Every culture is governed by an internal code of conduct, and this publication offers the first written code of Saudi culture. The Saudi way of being has long been an oral tradition passed merely verbally from one generation to the next, despite its power to regulate every aspect of public and private lives. Most Saudi norms and values have long been unwritten and only orally communicated among Saudis. As a result, visitors to Saudi Arabia have been unable to read about Saudi norms and values. For this reason, this book spells out Saudi norms and values in bold print, recording the Saudi code of conduct and displaying it in a published format. It displays 2222 tweet-sized (often previously unrecorded) explanations of how the human body acts inside Saudi Arabia. It covers everything from top to bottom; the face, eyes, ears, mouth, waist, genitals and extremities. It is the product of close observations of everyday activities and around 2,000 interviews with nationals and residents, over the past five years.
This book is the first to talk about Saudi culture in a purely descriptive (and thus non-judgemental and unbiased) manner. It is the first to present Saudi values and norms in the form of a bullet-pointed list and in tweet-sized explanations. The way the content is focussed on bite-sized statements is intended to help put across very clearly and simply the information. The book is the first to be written by a male Saudi who was born and raised in Saudi Arabia, who is still based in this country, who is a former officially-recognised imam and who comes from a working-class family—yet he is a backpacker, is married to a non-Saudi, non-Arab and non-Muslim European, has studied in Oxford, has published with the largest international academic publishers, has written in different languages and hence has the ability to communicate with foreign mentalities.

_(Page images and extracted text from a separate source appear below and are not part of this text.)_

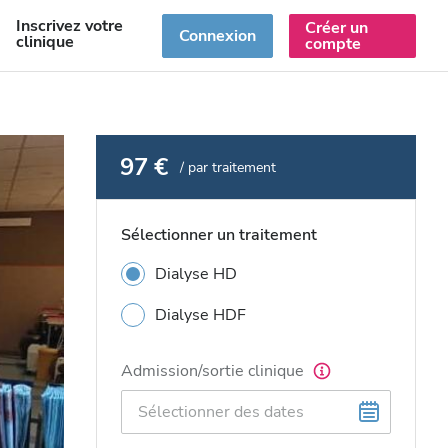
Inscrivez votre
Créer un
R
Connexion
clinique
compte
97 €
/ par traitement
Sélectionner un traitement
Dialyse HD
Dialyse HDF
Admission/sortie clinique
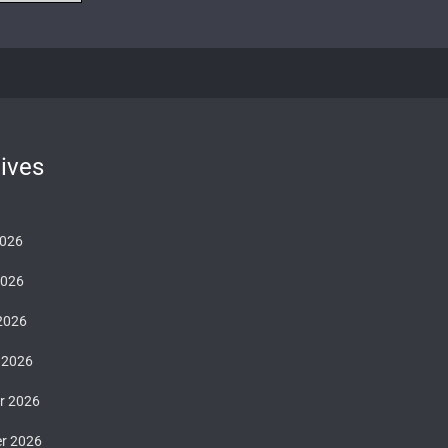
ives
2026
2026
 2026
 2026
er 2026
er 2026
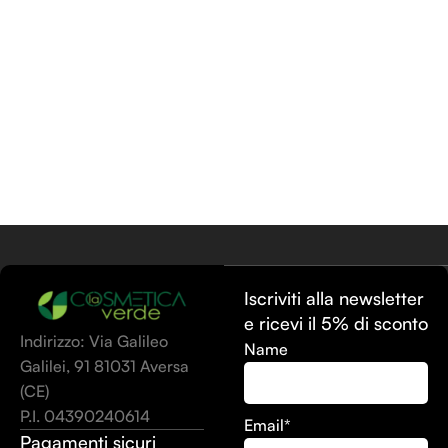
Leggi Tutto
Iscriviti alla newsletter
e ricevi il 5% di sconto
Indirizzo: Via Galileo
Name
Galilei, 91 81031 Aversa
(CE)
P.I. 04390240614
Email*
Pagamenti sicuri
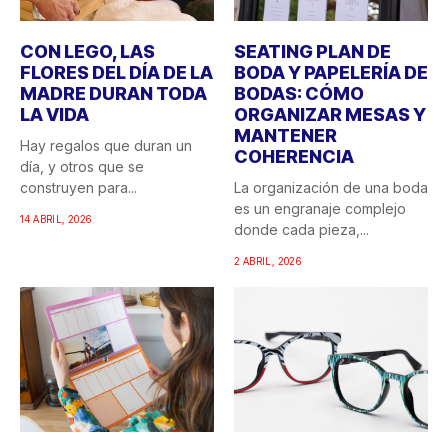
CON LEGO, LAS
SEATING PLAN DE
FLORES DEL DÍA DE LA
BODA Y PAPELERÍA DE
MADRE DURAN TODA
BODAS: CÓMO
LA VIDA
ORGANIZAR MESAS Y
MANTENER
Hay regalos que duran un
COHERENCIA
día, y otros que se
construyen para...
La organización de una boda
es un engranaje complejo
14 ABRIL, 2026
donde cada pieza,...
2 ABRIL, 2026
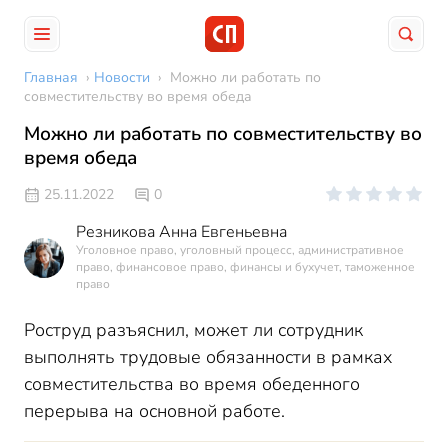
Главная
›
Новости
›
Можно ли работать по
совместительству во время обеда
Можно ли работать по совместительству во
время обеда
25.11.2022
0
Резникова Анна Евгеньевна
Уголовное право, уголовный процесс, административное
право, финансовое право, финансы и бухучет, таможенное
право
Роструд разъяснил, может ли сотрудник
выполнять трудовые обязанности в рамках
совместительства во время обеденного
перерыва на основной работе.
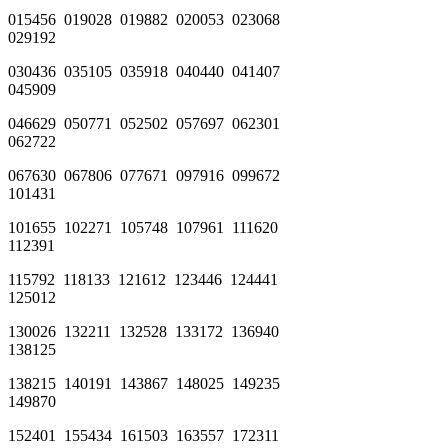
015456 019028 019882 020053 023068
029192
030436 035105 035918 040440 041407
045909
046629 050771 052502 057697 062301
062722
067630 067806 077671 097916 099672
101431
101655 102271 105748 107961 111620
112391
115792 118133 121612 123446 124441
125012
130026 132211 132528 133172 136940
138125
138215 140191 143867 148025 149235
149870
152401 155434 161503 163557 172311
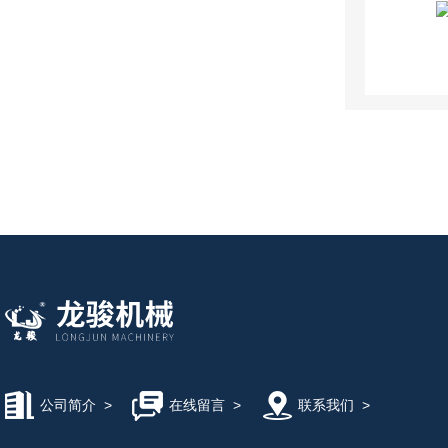
公司简介
>
在线留言
>
联系我们
>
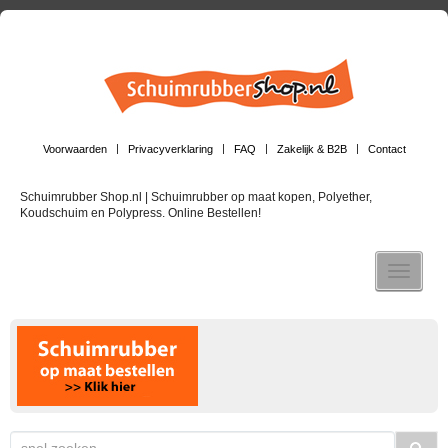
Voorwaarden
Privacyverklaring
FAQ
Zakelijk & B2B
Contact
Schuimrubber Shop.nl | Schuimrubber op maat kopen, Polyether,
Koudschuim en Polypress. Online Bestellen!
Toggle n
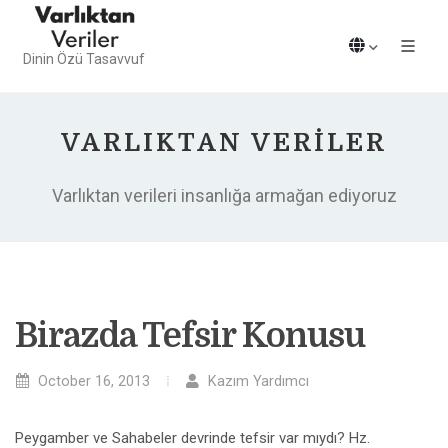
Dinin Özü Tasavvuf
VARLIKTAN VERILER
Varlıktan verileri insanlığa armağan ediyoruz
Birazda Tefsir Konusu
October 16, 2013
Kazım Yardımcı
Peygamber ve Sahabeler devrinde tefsir var mıydı? Hz.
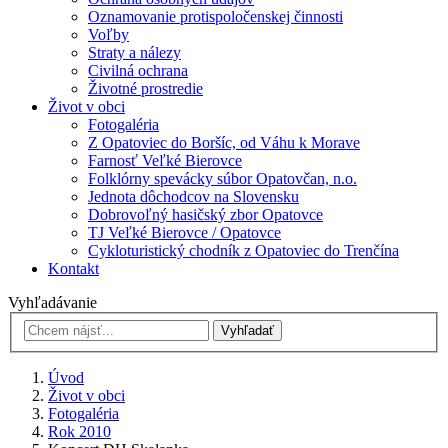
Oznamovanie protispoločenskej činnosti
Voľby
Straty a nálezy
Civilná ochrana
Životné prostredie
Život v obci
Fotogaléria
Z Opatoviec do Boršíc, od Váhu k Morave
Farnosť Veľké Bierovce
Folklórny spevácky súbor Opatovčan, n.o.
Jednota dôchodcov na Slovensku
Dobrovoľný hasičský zbor Opatovce
TJ Veľké Bierovce / Opatovce
Cykloturistický chodník z Opatoviec do Trenčína
Kontakt
Vyhľadávanie
Vyhľadať
Úvod
Život v obci
Fotogaléria
Rok 2010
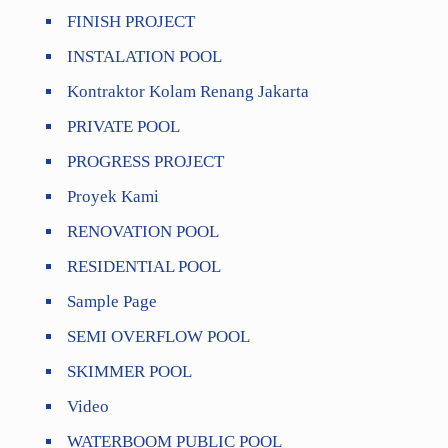
FINISH PROJECT
INSTALATION POOL
Kontraktor Kolam Renang Jakarta
PRIVATE POOL
PROGRESS PROJECT
Proyek Kami
RENOVATION POOL
RESIDENTIAL POOL
Sample Page
SEMI OVERFLOW POOL
SKIMMER POOL
Video
WATERBOOM PUBLIC POOL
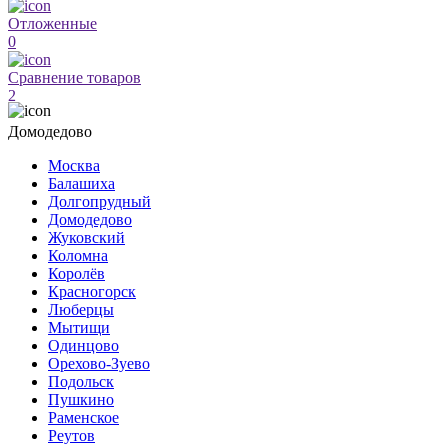
Отложенные
0
Сравнение товаров
2
Домодедово
Москва
Балашиха
Долгопрудный
Домодедово
Жуковский
Коломна
Королёв
Красногорск
Люберцы
Мытищи
Одинцово
Орехово-Зуево
Подольск
Пушкино
Раменское
Реутов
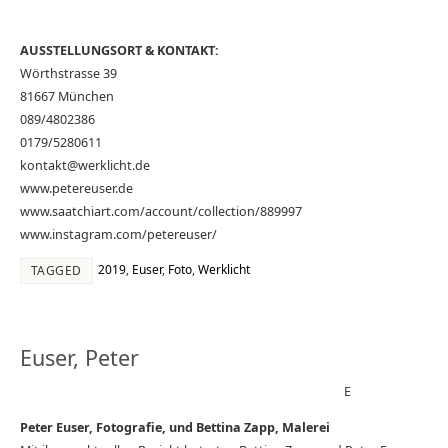
AUSSTELLUNGSORT & KONTAKT:
Wörthstrasse 39
81667 München
089/4802386
0179/5280611
kontakt@werklicht.de
www.petereuser.de
www.saatchiart.com/account/collection/889997
www.instagram.com/petereuser/
2019
,
Euser
,
Foto
,
Werklicht
TAGGED
Euser, Peter
E
Peter Euser, Fotografie, und Bettina Zapp, Malerei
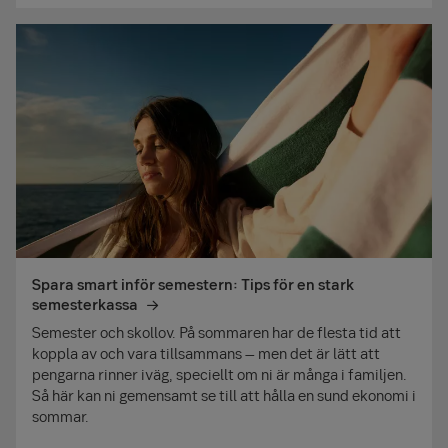
Spara smart inför semestern: Tips för en stark
semesterkassa
Semester och skollov. På sommaren har de flesta tid att
koppla av och vara tillsammans – men det är lätt att
pengarna rinner iväg, speciellt om ni är många i familjen.
Så här kan ni gemensamt se till att hålla en sund ekonomi i
sommar.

Publications about Saudi culture tend to be too serious; however, this book is not meant to be taken too seriously. The book is intended to be entertaining and humorous (and, surely, informative). It tries to avoid the use of the words ‘religion’ and ‘politics’ because of two main reasons. First, these two words are sensitive and, more importantly, serious. Second, the book is purely cultural and written entirely for the sake of cultural exchange (not for religious or political matters). This book is unbiased, exposing both negative and positive practices in Saudi society. Many Saudi readers of the book have criticised the author for not trying to invite (through and in the book) non-Muslim readers to Islam. Yet, this book is written purely for the sake of cultural exchange (not for religious reasons), with no religious or political agendas.